___ Material provided

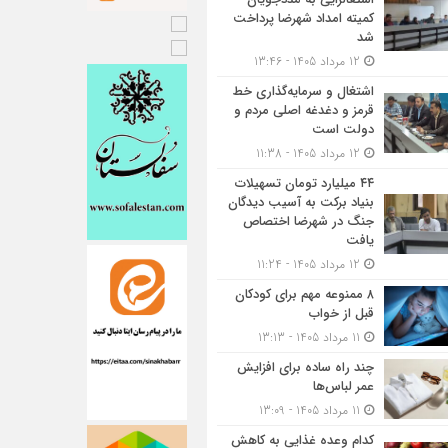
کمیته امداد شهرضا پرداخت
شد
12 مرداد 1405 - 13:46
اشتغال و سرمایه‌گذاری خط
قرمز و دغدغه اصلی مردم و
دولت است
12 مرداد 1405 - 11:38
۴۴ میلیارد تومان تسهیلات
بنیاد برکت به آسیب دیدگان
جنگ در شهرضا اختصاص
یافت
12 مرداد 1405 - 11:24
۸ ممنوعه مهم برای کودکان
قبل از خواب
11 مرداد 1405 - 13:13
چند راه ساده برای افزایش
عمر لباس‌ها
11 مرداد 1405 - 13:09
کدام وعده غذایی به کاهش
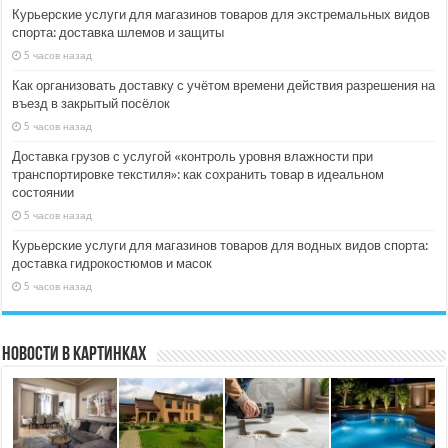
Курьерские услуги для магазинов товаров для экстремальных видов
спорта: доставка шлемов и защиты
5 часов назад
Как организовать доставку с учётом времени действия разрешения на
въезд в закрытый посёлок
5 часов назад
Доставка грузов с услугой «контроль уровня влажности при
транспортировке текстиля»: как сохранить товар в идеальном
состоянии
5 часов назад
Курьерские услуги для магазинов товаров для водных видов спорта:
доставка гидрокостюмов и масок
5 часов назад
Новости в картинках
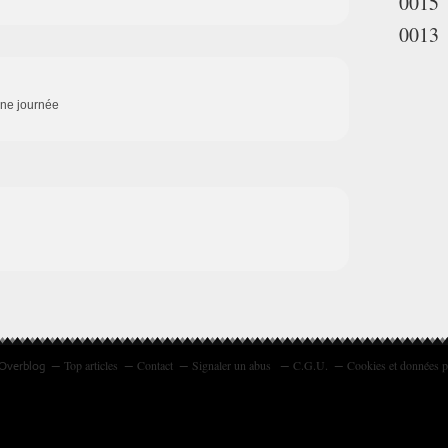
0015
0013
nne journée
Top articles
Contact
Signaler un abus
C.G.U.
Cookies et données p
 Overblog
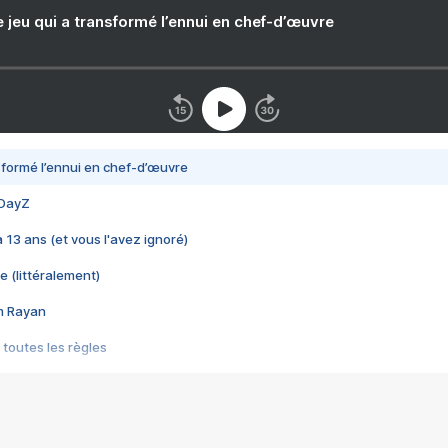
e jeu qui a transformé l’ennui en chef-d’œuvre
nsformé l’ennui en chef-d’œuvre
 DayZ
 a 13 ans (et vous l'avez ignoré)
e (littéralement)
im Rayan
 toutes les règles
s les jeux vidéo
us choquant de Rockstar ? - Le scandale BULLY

______
___ Material provided

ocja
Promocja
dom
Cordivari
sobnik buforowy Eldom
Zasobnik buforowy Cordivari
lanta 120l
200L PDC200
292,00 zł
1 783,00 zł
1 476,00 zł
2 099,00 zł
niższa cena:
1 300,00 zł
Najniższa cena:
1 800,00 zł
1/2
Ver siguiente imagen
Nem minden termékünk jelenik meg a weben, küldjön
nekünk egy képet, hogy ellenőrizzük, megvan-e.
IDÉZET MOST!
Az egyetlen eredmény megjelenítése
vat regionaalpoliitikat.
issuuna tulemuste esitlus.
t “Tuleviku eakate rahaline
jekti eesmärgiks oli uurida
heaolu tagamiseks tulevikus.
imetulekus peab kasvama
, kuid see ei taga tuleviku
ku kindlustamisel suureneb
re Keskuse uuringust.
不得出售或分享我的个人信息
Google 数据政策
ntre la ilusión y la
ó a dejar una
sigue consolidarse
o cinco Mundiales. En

______
___ Material provided

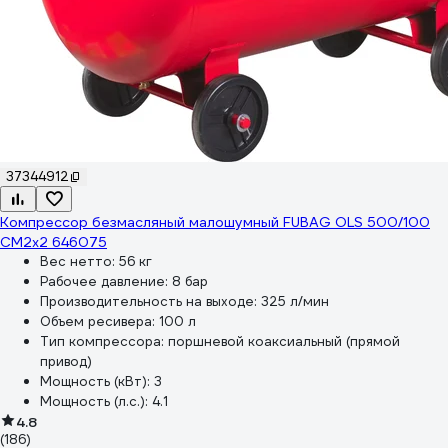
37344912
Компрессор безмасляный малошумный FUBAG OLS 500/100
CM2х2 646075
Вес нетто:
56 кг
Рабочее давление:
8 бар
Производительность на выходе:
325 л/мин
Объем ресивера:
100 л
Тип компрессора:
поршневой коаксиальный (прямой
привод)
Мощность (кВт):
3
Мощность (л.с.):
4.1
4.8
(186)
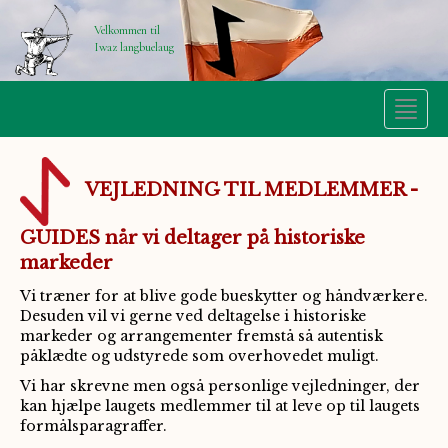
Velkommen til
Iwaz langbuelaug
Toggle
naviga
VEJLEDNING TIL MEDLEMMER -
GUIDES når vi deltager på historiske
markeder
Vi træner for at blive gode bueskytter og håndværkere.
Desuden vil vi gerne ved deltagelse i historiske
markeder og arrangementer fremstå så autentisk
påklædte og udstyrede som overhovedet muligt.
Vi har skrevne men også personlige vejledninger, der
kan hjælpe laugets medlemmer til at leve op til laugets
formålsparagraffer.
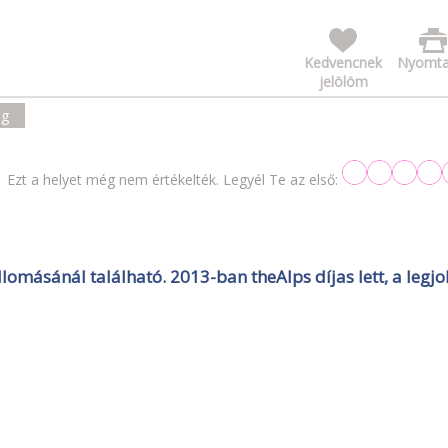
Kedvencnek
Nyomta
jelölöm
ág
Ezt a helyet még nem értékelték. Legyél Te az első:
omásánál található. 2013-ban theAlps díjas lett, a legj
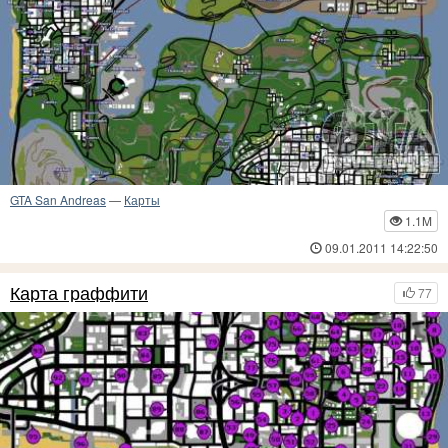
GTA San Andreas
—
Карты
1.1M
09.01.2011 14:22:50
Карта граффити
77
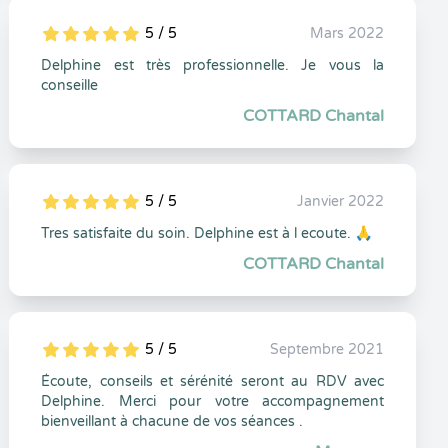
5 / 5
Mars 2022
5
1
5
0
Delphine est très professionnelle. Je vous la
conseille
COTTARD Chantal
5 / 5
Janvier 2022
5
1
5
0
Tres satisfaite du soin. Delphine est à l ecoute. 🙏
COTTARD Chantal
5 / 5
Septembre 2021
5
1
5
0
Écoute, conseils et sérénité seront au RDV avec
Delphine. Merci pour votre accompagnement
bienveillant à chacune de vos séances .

______

§ Assigned task: Could you transcribe the entries above word for word, from the line with "s les jeux vidéo" down to the line with "us choquant de Rockstar ? - Le scandale BULLY", keeping both?

§ Result for this exercise:
s les jeux vidéo
us choquant de Rockstar ? - Le scandale BULLY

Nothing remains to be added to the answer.